Others, after all, have described the 62-38 percent voter margin that authorized an equality amendment to the Irish constitution as a defeat for the Roman Catholic church --- "Irish" and "Catholic" long considered synonyms. And it certainly was a defeat for the frightened old men who form the church leadership and sense that power is slipping through their shaky fingers. But not necessarily for the church itself.
The hierarchy in Ireland --- and elsewhere --- lost moral high ground in recent years after revelations about sexual exploitation of children and general exploitation of others by its clerics followed up by elaborate cover-up schemes --- and many have pointed to that as a key factor in a decision by a majority of the Irish people to ignore the church's campaign against marriage equality.

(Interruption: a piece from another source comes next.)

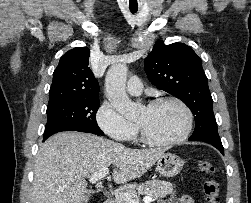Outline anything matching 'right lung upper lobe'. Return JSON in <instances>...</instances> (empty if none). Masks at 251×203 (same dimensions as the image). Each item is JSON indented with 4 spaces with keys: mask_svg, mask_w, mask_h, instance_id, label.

Others have pointed to Irish involvement in the European Union, increasing diversity, increasing prosperity and the fact the best and brightest no longer have to leave home to seek opportunity. The Ionia Institute, a leading campaigner against equality, now is blaming American money.
But 84-85 percent of the Irish still identify as Catholic, according to fairly recent data, and a majority voted for equality. While the Roman church is subject to the same general drift away experienced by other Christian expressions, there's been no sign of mass defection.

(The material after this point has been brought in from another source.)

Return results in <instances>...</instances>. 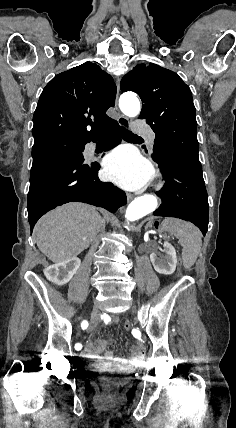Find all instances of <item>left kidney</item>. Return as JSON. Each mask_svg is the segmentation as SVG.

Much of this has to do with a misunderstanding of exactly what the church is --- neither more nor less than its people, including but by no means limited to popes, cardinals, bishops and priests. And in this broader sense, the church is changing in Ireland and elsewhere in the West, moving away from hostility toward LGBT people, past patronizing "tolerance," to the high ground of building community.
Cardinal Parolin suggested his clerical coterie give evangelism a try in the effort to restore its preferred order. That overlooks the fact the Catholic church has for the most part forgotten how to evangelize and, back in the good old days, needed armies to ensure success. Armies no longer are available, unless you count the Swiss Guard --- and when was the last time anyone invited you to Mass?
The most frequently overlooked heroes in the fight for LGBT equality in Ireland were Irish LGBT people themselves who at considerable risk in what seemed at times to be a theocracy stepped forward, became visible and told their stories. Truth, sometimes, is more powerful than an army.
On this side of the Atlantic, we've been treated to revelations about the absurd Jim Bob and Michelle Duggar and the crown prince of their 19-child clan, Josh. As it turns out, Josh --- an emerging darling of the Christian right --- sexually abused little girls, including his own sisters, as a teen; was neither reported nor adequately treated at the time; had his record wiped clean by Jesus (and an effective cover-up operation); then was sent forth to become a morality crusader.
I've never watched the Duggar television show --- apparently a celebration of breeding and raising children based upon livestock confinement industry precedents.
Nor have I ever met a fundamentalist or an evangelical Christian who even came close in belief and practice to these caricatures of faith in action.
We've heard quite a bit from those who deplore the fact young Josh's life has been impacted adversely by these revelations, including the odious Huckabee; relatively little about the horrific effect child abuse, sexual and otherwise, inflicts on its innocent victims.
If it were a better world, there would be a way to charge the senior Duggars with child abuse for exploiting 19 innocents; satisfying their own lusts --- including vanity and greed --- by turning a family into a public spectacle.